ApplicationWatchdog(std::chrono::milliseconds ms, 
    std::function<void(void)> fn, 
    unsigned stack_size=DEFAULT_STACK_SIZE);

// EXAMPLE USAGE
// Global variable to hold the watchdog object pointer
ApplicationWatchdog *wd;

void watchdogHandler() {
  // Do as little as possible in this function, preferably just
  // calling System.reset().
  // Do not attempt to Particle.publish(), use Cellular.command()
  // or similar functions. You can save data to a retained variable
  // here safetly so you know the watchdog triggered when you 
  // restart.
  // In 2.0.0 and later, RESET_NO_WAIT prevents notifying the cloud of a pending reset
  System.reset(RESET_NO_WAIT);
}

void setup() {
  // Start watchdog. Reset the system after 60 seconds if 
  // the application is unresponsive.
  wd = new ApplicationWatchdog(60000, watchdogHandler, 1536);
}

void loop() {
  while (some_long_process_within_loop) {
    ApplicationWatchdog::checkin(); // resets the AWDT count
  }
}
// AWDT count reset automatically after loop() ends

A default stack_size of 512 is used for the thread. stack_size is an optional parameter. The stack can be made larger or smaller as needed. This is generally too small, and it's best to use a minimum of 1536 bytes. If not enough stack memory is allocated, the application will crash due to a Stack Overflow. The RGB LED will flash a red SOS pattern, followed by 13 blinks.

The application watchdog requires interrupts to be active in order to function. Enabling the hardware watchdog in combination with this is recommended, so that the system resets in the event that interrupts are not firing.

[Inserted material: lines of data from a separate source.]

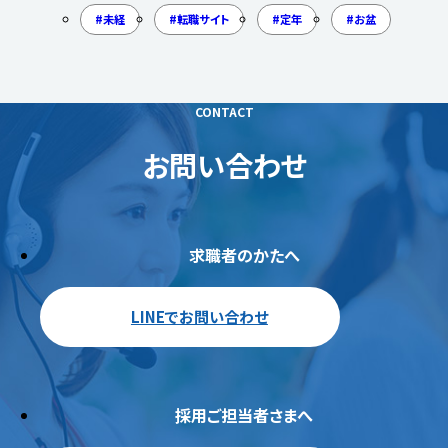
未経
転職サイト
定年
お盆
CONTACT
お問い合わせ
求職者のかたへ
LINEでお問い合わせ
採用ご担当者さまへ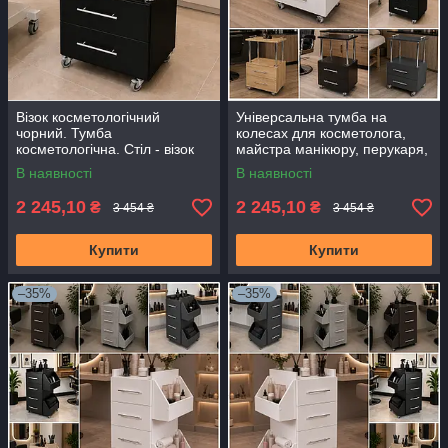
Візок косметологічний
Універсальна тумба на
чорний. Тумба
колесах для косметолога,
косметологічна. Стіл - візок
майстра манікюру, перукаря,
пересувний для салону краси
барбера, візажиста та салону
В наявності
В наявності
краси Білий
2 245,10
2 245,10
₴
₴
3 454 ₴
3 454 ₴
Купити
Купити
–35%
–35%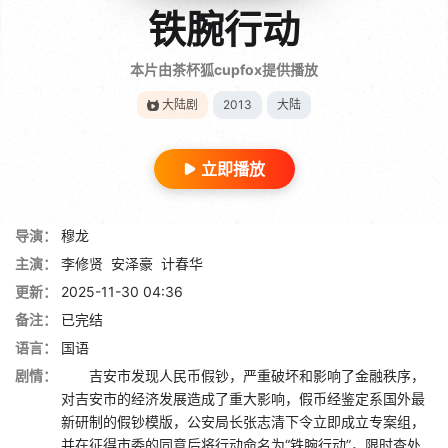
铁腕行动
本片由茶杯狐cupfox提供播放
大陆剧
2013
大陆
立即播放
导演：
穆龙
主演：
李修贤
安泽豪
计春华
更新：
2025-11-30 04:36
备注：
已完结
语言：
国语
剧情：
吉安市发现人民币假钞，严重破坏和影响了金融秩序，
对吉安市的经济发展造成了重大影响，假币经鉴定系国外最
新研制的假钞模版，公安局长张志清下令立即成立专案组，
并在征得市委的同意后将行动命名为“铁腕行动”，限时查处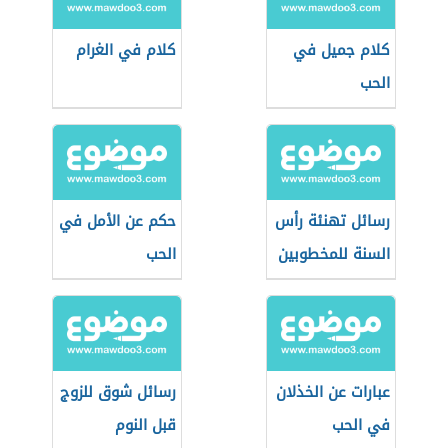
كلام جميل في
كلام في الغرام
الحب
رسائل تهنئة رأس
حكم عن الأمل في
السنة للمخطوبين
الحب
عبارات عن الخذلان
رسائل شوق للزوج
في الحب
قبل النوم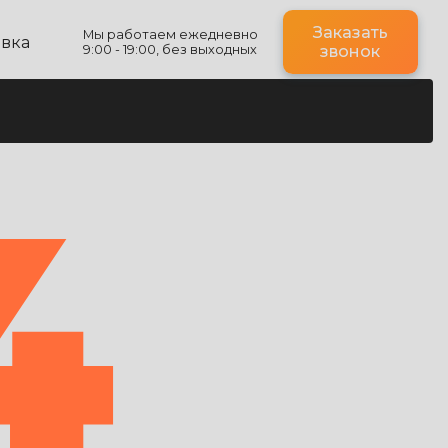
Заказать
Мы работаем ежедневно
авка
9:00 - 19:00, без выходных
звонок
4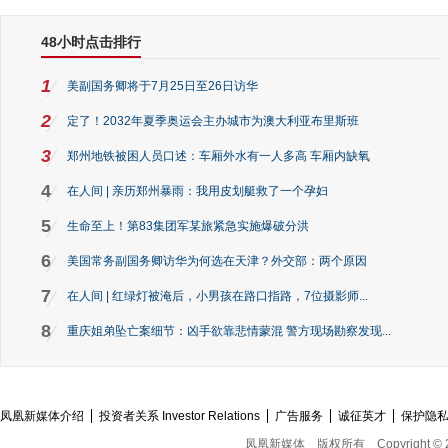
48小时点击排行
1
美副国务卿将于7月25日至26日访华
2
定了！2032年夏季奥运会主办城市为澳大利亚布里斯班
3
郑州地铁被困人员口述：车厢外水有一人多高 车厢内缺氧
4
在人间 | 亲历郑州暴雨：我用皮划艇救了一个孕妇
5
生命至上！第83集团军某旅紧急实施爆破分洪
6
美国常务副国务卿访华为何选在天津？外交部：两个原因
7
在人间 | 红绿灯被淹后，小男孩在路口指路，7位摄影师...
8
重庆姐弟坠亡案细节：凶手欲靠悲情蒙混 警方现场勘察发现...
凤凰新媒体介绍
投资者关系 Investor Relations
广告服务
诚征英才
保护隐
凤凰新媒体
版权所有
Copyright © 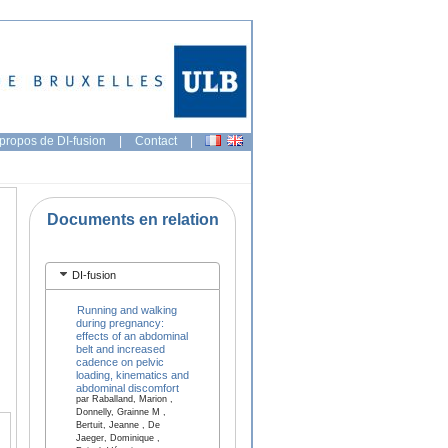
propos de DI-fusion
|
Contact
|
Documents en relation
DI-fusion
Running and walking
during pregnancy:
effects of an abdominal
belt and increased
cadence on pelvic
loading, kinematics and
abdominal discomfort
par Raballand, Marion ,
Donnelly, Grainne M ,
Bertuit, Jeanne , De
Jaeger, Dominique ,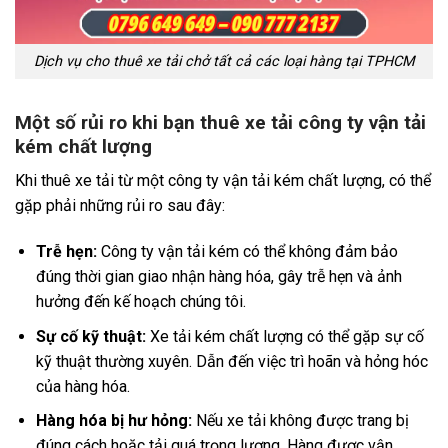
Dịch vụ cho thuê xe tải chở tất cả các loại hàng tại TPHCM
Một số rủi ro khi bạn thuê xe tải công ty vận tải
kém chất lượng
Khi thuê xe tải từ một công ty vận tải kém chất lượng, có thể
gặp phải những rủi ro sau đây:
Trễ hẹn:
Công ty vận tải kém có thể không đảm bảo
đúng thời gian giao nhận hàng hóa, gây trễ hẹn và ảnh
hưởng đến kế hoạch chúng tôi.
Sự cố kỹ thuật:
Xe tải kém chất lượng có thể gặp sự cố
kỹ thuật thường xuyên. Dẫn đến việc trì hoãn và hỏng hóc
của hàng hóa.
Hàng hóa bị hư hỏng:
Nếu xe tải không được trang bị
đúng cách hoặc tải quá trọng lượng. Hàng được vận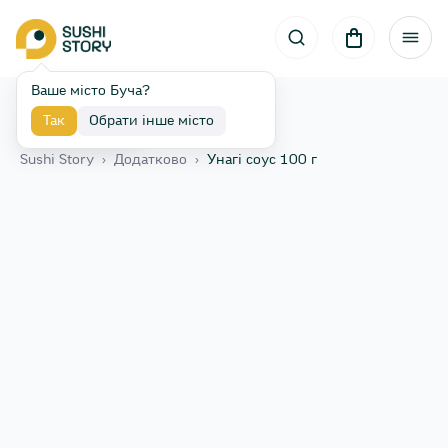
Ваше місто Буча?
Так
Обрати інше місто
Назад
Sushi Story
›
Додатково
›
Унагі соус 100 г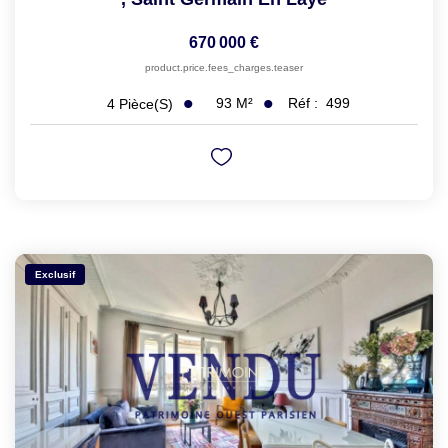
670 000 €
product.price.fees_charges.teaser
93
M²
Réf :
499
4
Pièce(s)
Exclusif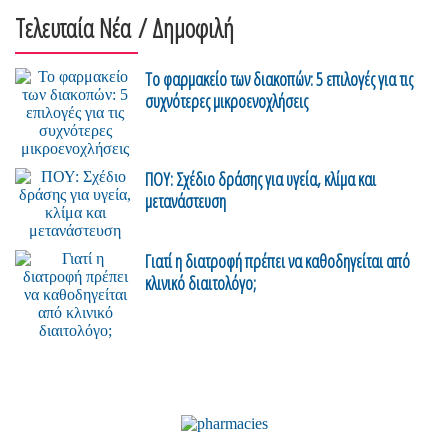
Τελευταία Νέα
/ Δημοφιλή
Το φαρμακείο των διακοπών: 5 επιλογές για τις
συχνότερες μικροενοχλήσεις
ΠΟΥ: Σχέδιο δράσης για υγεία, κλίμα και
μετανάστευση
Γιατί η διατροφή πρέπει να καθοδηγείται από
κλινικό διαιτολόγο;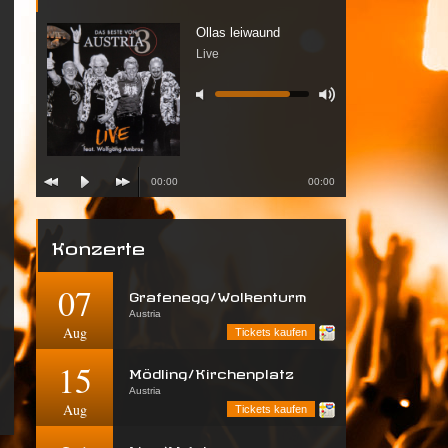
Ollas leiwaund
Live
00:00
00:00
Konzerte
07
Grafenegg/Wolkenturm
Austria
Aug
Tickets kaufen
15
Mödling/Kirchenplatz
Austria
Aug
Tickets kaufen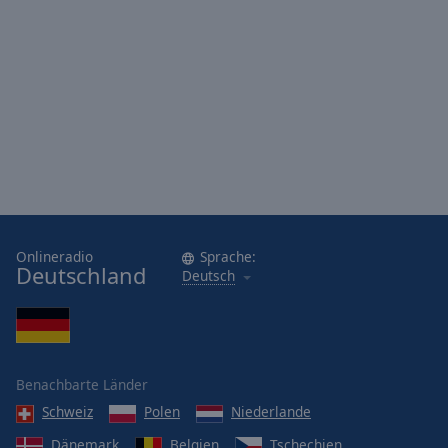
Onlineradio
Sprache:
Deutschland
Deutsch
Benachbarte Länder
Schweiz
Polen
Niederlande
Dänemark
Belgien
Tschechien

The Particle.process() function calls ApplicationWatchdog::checkin() internally, so you can also use that to service the application watchdog.


Your watchdog handler should have the prototype:

void myWatchdogHandler(void);

You should generally not try to do anything other than call System.reset() or perhaps set some retained variables in your application watchdog callback. In particular:

  • Do not call any cloud functions like Particle.publish() or even Particle.disconnect().
  • Do not call Cellular.command().

Calling these functions will likely cause the system to deadlock and not reset.

Note: waitFor and waitUntil do not tickle the application watchdog. If the condition you are waiting for is longer than the application watchdog timeout, the device will reset.

Since 1.5.0:

You can also specify a value using chrono literals, for example: wd = new ApplicationWatchdog(60s, System.reset) for 60 seconds.